Description
Discover the vibrant flavors of the Cauliflower Shawarma Bowl, a wholesome dish that combines roasted cauliflower with aromatic spices, fresh vegetables, and a creamy tahini sauce. Perfect for lunch or dinner, this bowl is a delightful mix of textures and tastes that will transport your taste buds to a bustling street market. With every bite, enjoy the warmth and crunch that makes this meal not just nutritious but also an unforgettable experience.
Ingredients
Scale
- 1 medium head cauliflower
- 2 tbsp olive oil
- 2 tsp shawarma spice blend (cumin, coriander, paprika, turmeric)
- 1 can (15 oz) chickpeas, rinsed and drained
- 1 cup bell peppers, chopped
- 1 cup cucumbers, diced
- 1 cup cherry tomatoes, halved
- 1/4 cup tahini
- 2 tbsp lemon juice
- 2 garlic cloves, minced
- Salt to taste
- Water as needed
Instructions
- Preheat oven to 425°F (220°C) and line a baking sheet with parchment paper.

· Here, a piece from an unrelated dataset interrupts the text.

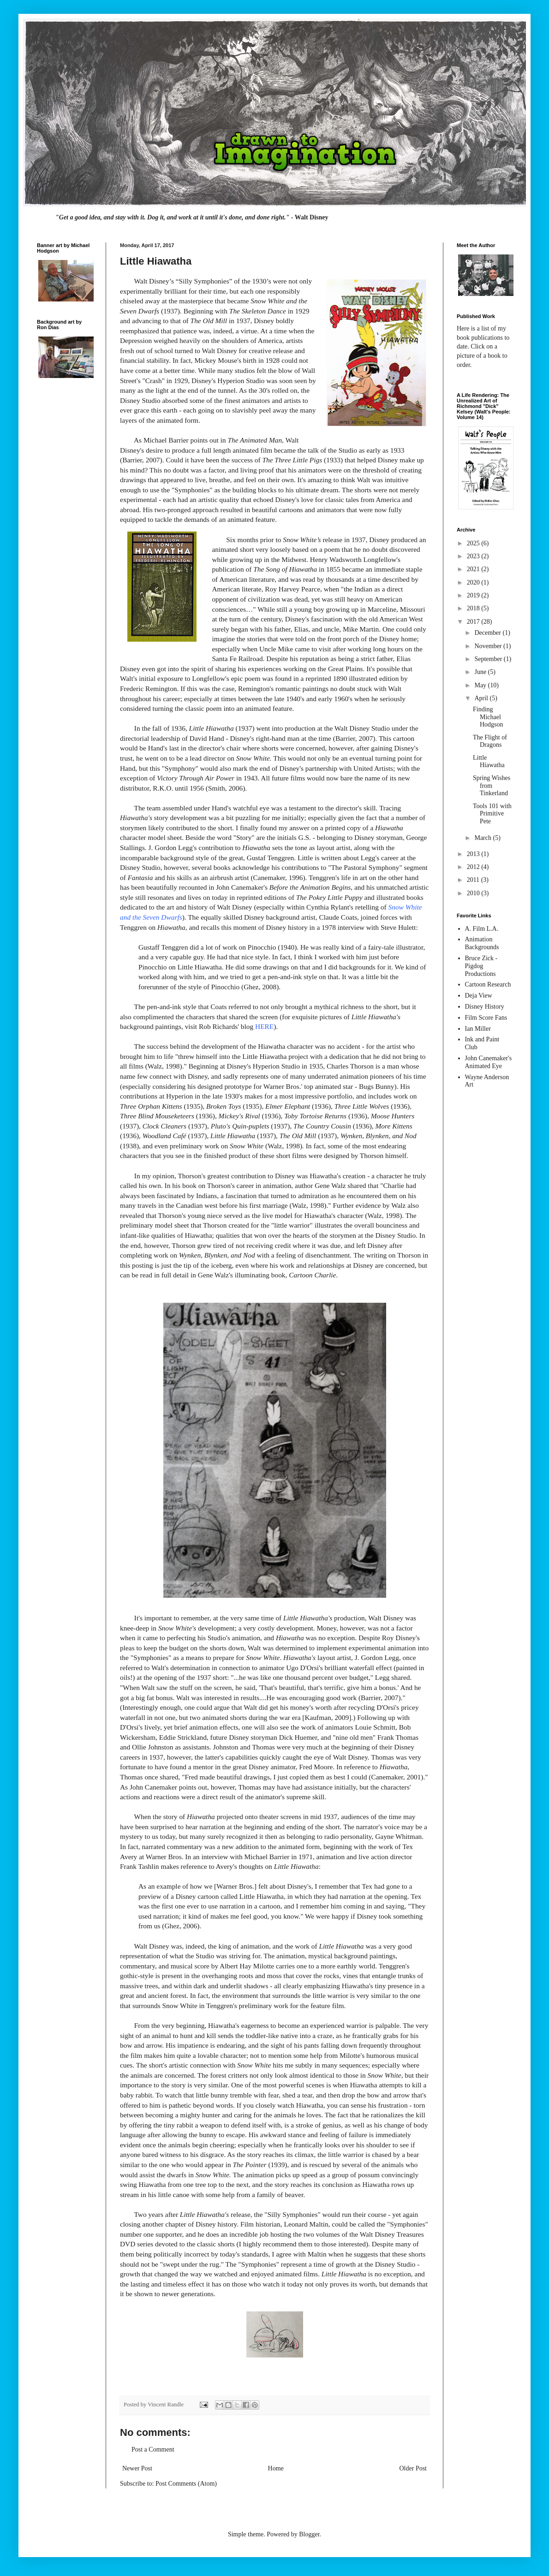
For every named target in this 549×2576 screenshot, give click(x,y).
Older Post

- Cut cauliflower into bite-sized florets. Toss with olive oil and shawarma spice blend until evenly coated.
- Spread cauliflower on the baking sheet in a single layer. Roast for 25-30 minutes until golden brown and tender.

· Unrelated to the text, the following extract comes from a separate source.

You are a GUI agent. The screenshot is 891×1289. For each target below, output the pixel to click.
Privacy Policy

- While roasting, heat a pan over medium heat and cook chickpeas in olive oil for 5-7 minutes until slightly crispy.
- In a bowl, whisk together tahini, lemon juice, minced garlic, salt, and water until smooth.
- Assemble bowls with roasted cauliflower, chickpeas, chopped vegetables, and drizzle with tahini sauce.
Nutrition
- Serving Size: 1 serving
- Calories: 370
- Sugar: 6g
- Sodium: 260mg
- Fat: 16g
- Saturated Fat: 2g
- Unsaturated Fat: 14g
- Trans Fat: 0g
- Carbohydrates: 44g
- Fiber: 12g
- Protein: 12g
- Cholesterol: 0mg
Keywords: For added nutrition, incorporate spinach or red onions. Prepare components ahead of time; roasted cauliflower can be stored in the fridge for up to three days.